Depending on the situation, this can be done in the home environment (such as when working with children), at schools (for both students and teachers), at hospitals (for both patients and staff), or at nursing homes. Grooming is used as a self-soothing strategy to help people relax. 

However, this therapy has its limitations: grooming behaviors can be task-specific (meaning that not all animals respond the same way) and there are some dangers involved (such as bites and scratches). Despite these disadvantages, research has shown that grooming therapy can provide many benefits, such as helping those who struggle with anxiety, stress, depression, anger management, loneliness, low self-esteem, autism spectrum disorders, dementia / Alzheimer’s disease. 

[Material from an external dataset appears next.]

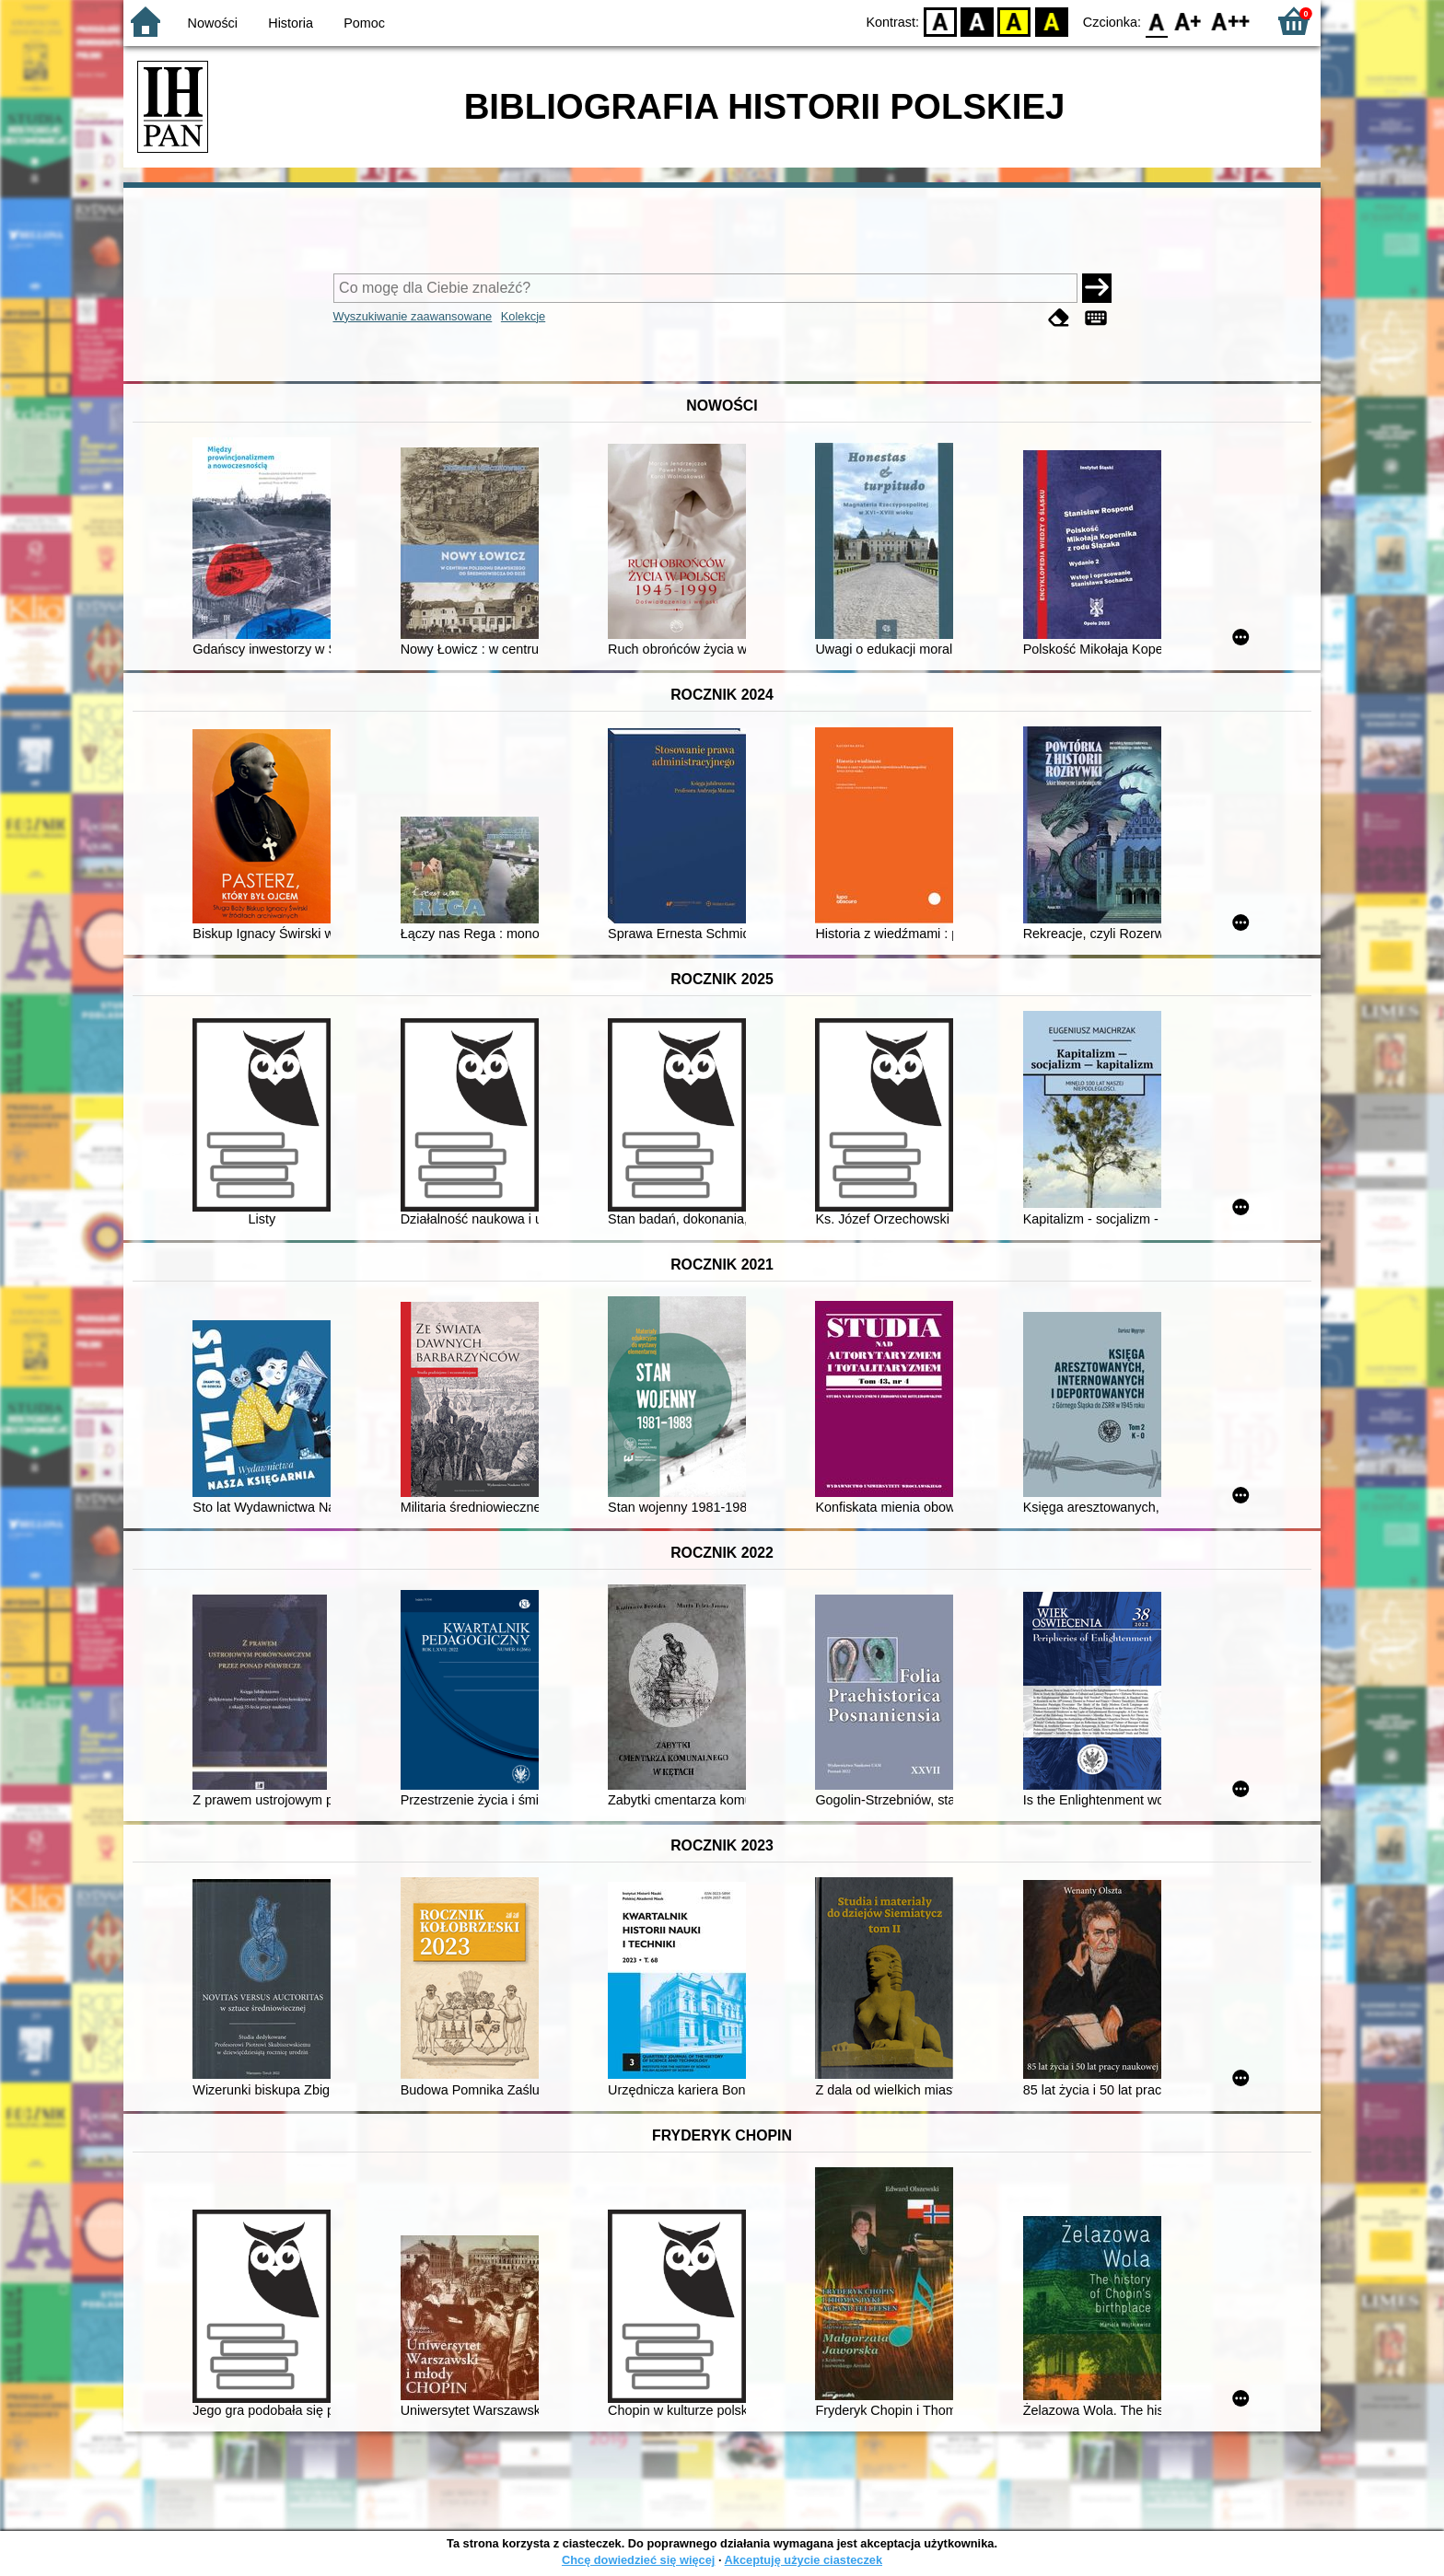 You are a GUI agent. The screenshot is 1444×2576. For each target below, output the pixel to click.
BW (977, 21)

Also have posttraumatic stress disorder, obsessive-compulsive disorder ), cancer recovery/chemotherapy support, seizures/epilepsy support, behavior control issues in children with ADHD or ODD (oppositional defiant disorder), and other mental or physical disabilities. 

So get out there and discover all the wonderful things stuffed animals can do! Grooming therapy may not be the only thing they’re good for, but it sure is an excellent starting point.

Benefits of using Stuffed Animals in Grooming Therapy

There are a number of benefits in using stuffed animals in grooming therapy, including:       

  • can help calm/soothe someone when agitated or stressed
  • provide a form of distraction from the environment and noises around them to focus on something calming, soothing, and familiar
  • increase positive interactions
  • make it easier for people who have trouble connecting with others to build relationships
  • keep their hands occupied which can decrease stimming behaviors (repeated body movements)


The benefits of grooming therapy are clear, but the expense can be hard to justify. One way you may be able to provide this important service without breaking your budget is by making stuffed animals for children who need them in order to have a safe and calming experience during their session. If you’re interested in learning more about how to make these toys or what materials are needed, check out our blog post on the topic! Good luck with all that you do!